Work required =>
Count the lines in the entries that contain the string "今日新增". State nothing but the number.

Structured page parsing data
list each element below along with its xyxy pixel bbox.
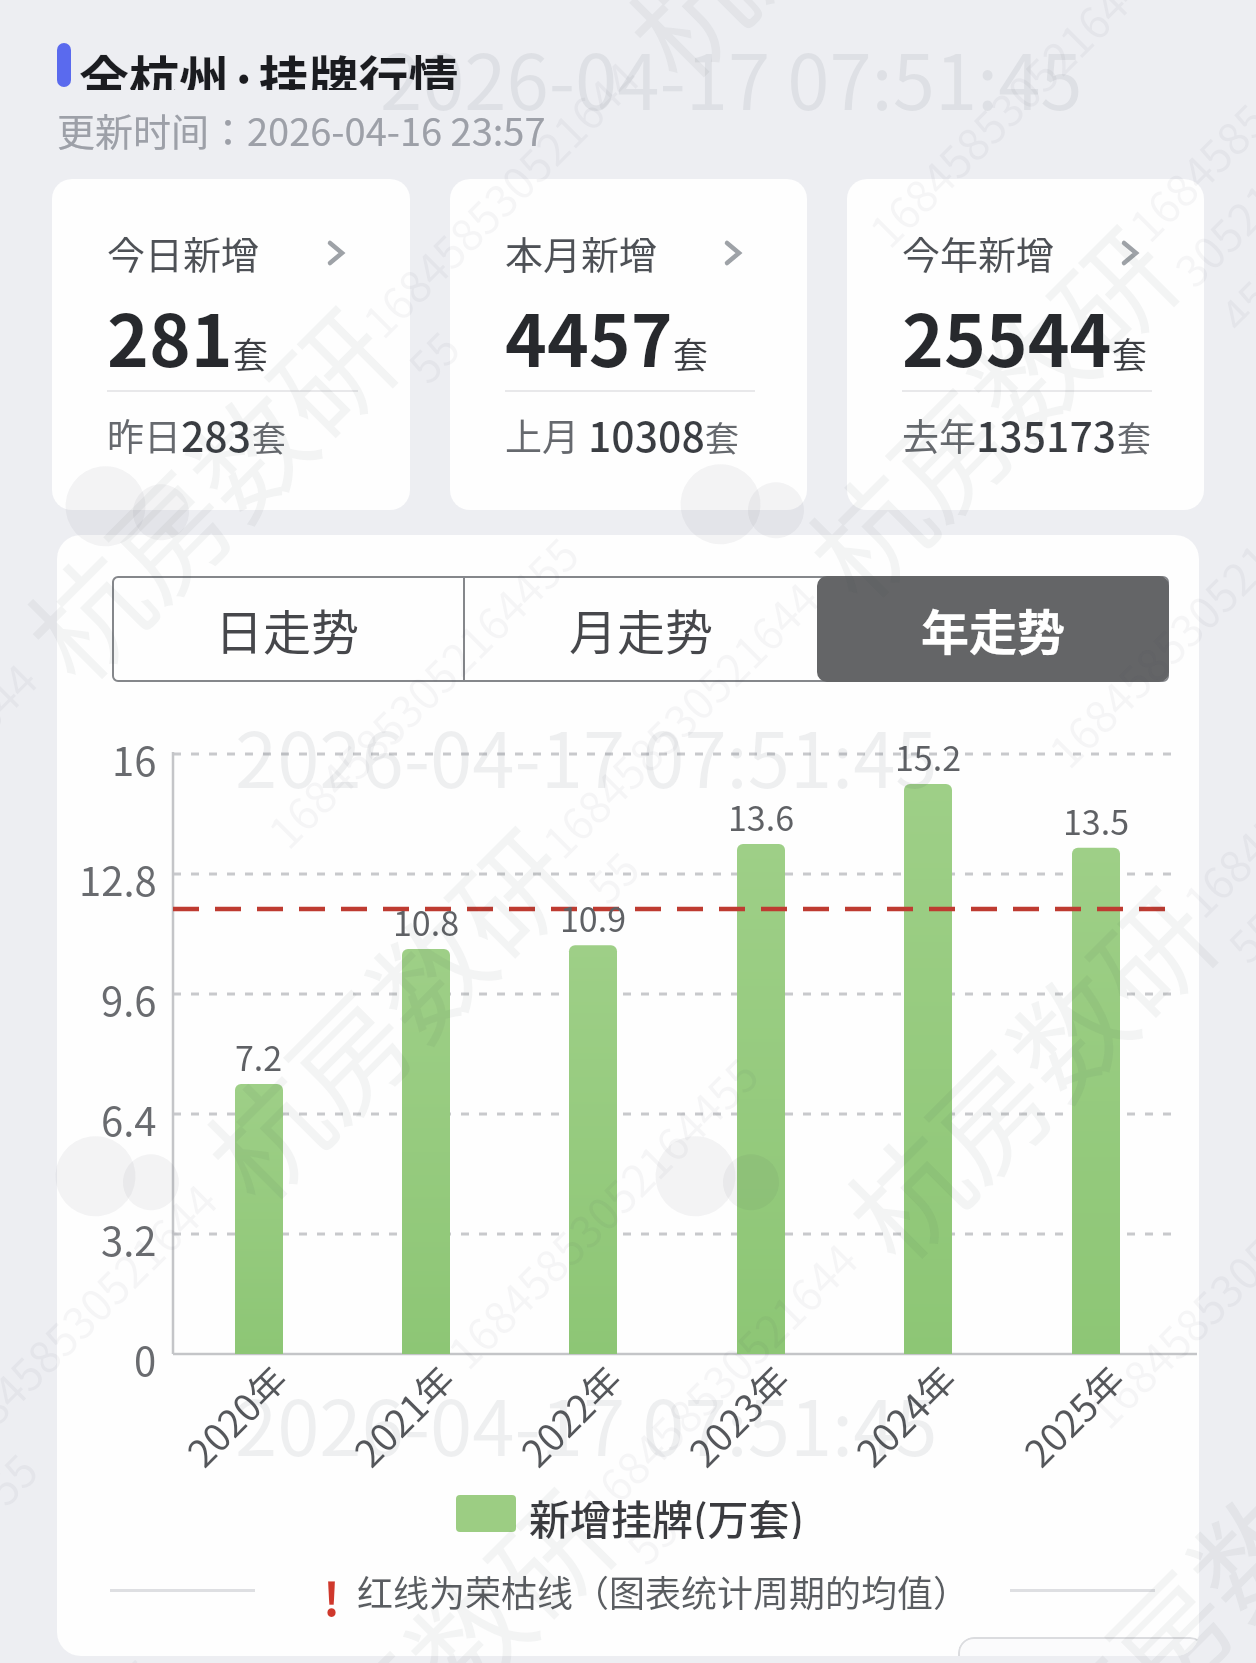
staticText: 2026-04-17 07:51:45 bbox=[235, 700, 938, 810]
staticText: 10308 bbox=[588, 404, 705, 463]
staticText: 今日新增 bbox=[107, 225, 260, 280]
staticText: 16845853052164455 bbox=[252, 522, 592, 861]
staticText: 10.8 bbox=[393, 897, 460, 937]
staticText: 红线为荣枯线（图表统计周期的均值） bbox=[357, 1565, 970, 1617]
staticText: 13.6 bbox=[728, 792, 795, 832]
staticText: 日走势 bbox=[215, 594, 360, 664]
staticText: 套 bbox=[673, 327, 709, 378]
staticText: 10.9 bbox=[560, 893, 627, 933]
button[interactable]: 今年新增 bbox=[847, 179, 1204, 510]
staticText: 套 bbox=[1117, 412, 1151, 461]
staticText: 16845853052164455 bbox=[566, 1211, 932, 1577]
staticText: 16845853052164455 bbox=[0, 1643, 170, 1663]
staticText: 2025年 bbox=[1010, 1352, 1128, 1470]
staticText: 套 bbox=[1112, 327, 1148, 378]
button[interactable]: 今日新增 bbox=[52, 179, 410, 510]
staticText: 9.6 bbox=[101, 970, 157, 1018]
staticText: 2021年 bbox=[340, 1352, 458, 1470]
button[interactable] bbox=[958, 1637, 1199, 1656]
staticText: 2026-04-17 07:51:45 bbox=[235, 1368, 938, 1478]
staticText: 杭房数研 bbox=[0, 269, 429, 713]
staticText: 12.8 bbox=[79, 850, 157, 898]
staticText: 16845853052164455 bbox=[1168, 609, 1256, 976]
button[interactable]: 本月新增 bbox=[450, 179, 807, 510]
staticText: 16845853052164455 bbox=[432, 1042, 772, 1381]
staticText: 3.2 bbox=[101, 1210, 157, 1258]
staticText: 16845853052164455 bbox=[527, 550, 893, 916]
staticText: 套 bbox=[233, 327, 269, 378]
staticText: 15.2 bbox=[895, 732, 962, 772]
staticText: 上月 bbox=[505, 408, 588, 462]
staticText: 昨日 bbox=[107, 408, 181, 462]
staticText: 套 bbox=[705, 412, 739, 461]
staticText: 281 bbox=[107, 285, 233, 388]
staticText: 杭房数研 bbox=[986, 1369, 1256, 1663]
staticText: 本月新增 bbox=[505, 225, 658, 280]
staticText: 更新时间：2026-04-16 23:57 bbox=[57, 102, 546, 152]
button[interactable]: 月走势 bbox=[465, 576, 817, 682]
staticText: 2024年 bbox=[842, 1352, 960, 1470]
staticText: 16845853052164455 bbox=[1033, 441, 1256, 780]
staticText: 杭房数研 bbox=[165, 790, 609, 1234]
staticText: 0 bbox=[134, 1330, 157, 1378]
staticText: 2022年 bbox=[507, 1352, 625, 1470]
staticText: 2020年 bbox=[173, 1352, 291, 1470]
staticText: 今年新增 bbox=[902, 225, 1055, 280]
staticText: 杭房数研 bbox=[204, 1451, 648, 1663]
staticText: 16845853052164455 bbox=[1253, 1621, 1256, 1663]
staticText: 全杭州·挂牌行情 bbox=[79, 40, 459, 90]
staticText: 16845853052164455 bbox=[1114, 78, 1256, 329]
staticText: 杭房数研 bbox=[767, 188, 1211, 632]
staticText: 13.5 bbox=[1063, 796, 1130, 836]
staticText: 年走势 bbox=[921, 594, 1066, 664]
staticText: 16845853052164455 bbox=[0, 1152, 291, 1518]
staticText: 杭房数研 bbox=[806, 849, 1250, 1293]
staticText: 16845853052164455 bbox=[347, 29, 714, 396]
staticText: 16845853052164455 bbox=[1073, 1101, 1256, 1441]
staticText: ! bbox=[323, 1563, 341, 1619]
staticText: 25544 bbox=[902, 285, 1112, 388]
staticText: 16 bbox=[112, 730, 157, 778]
staticText: 7.2 bbox=[235, 1032, 283, 1072]
staticText: 16845853052164455 bbox=[854, 0, 1193, 260]
staticText: 新增挂牌(万套) bbox=[529, 1487, 805, 1539]
staticText: 2026-04-17 07:51:45 bbox=[380, 22, 1083, 132]
staticText: 杭房数研 bbox=[587, 0, 1031, 112]
staticText: 2023年 bbox=[675, 1352, 793, 1470]
staticText: 4457 bbox=[505, 285, 673, 388]
staticText: 月走势 bbox=[569, 594, 714, 664]
button[interactable]: 年走势 bbox=[817, 576, 1169, 682]
staticText: 283 bbox=[181, 404, 252, 463]
staticText: 16845853052164455 bbox=[0, 631, 112, 998]
staticText: 去年 bbox=[902, 408, 976, 462]
staticText: 套 bbox=[252, 412, 286, 461]
staticText: 135173 bbox=[976, 404, 1117, 463]
button[interactable]: 日走势 bbox=[112, 576, 463, 682]
staticText: 6.4 bbox=[101, 1090, 157, 1138]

Result for this exercise =>
2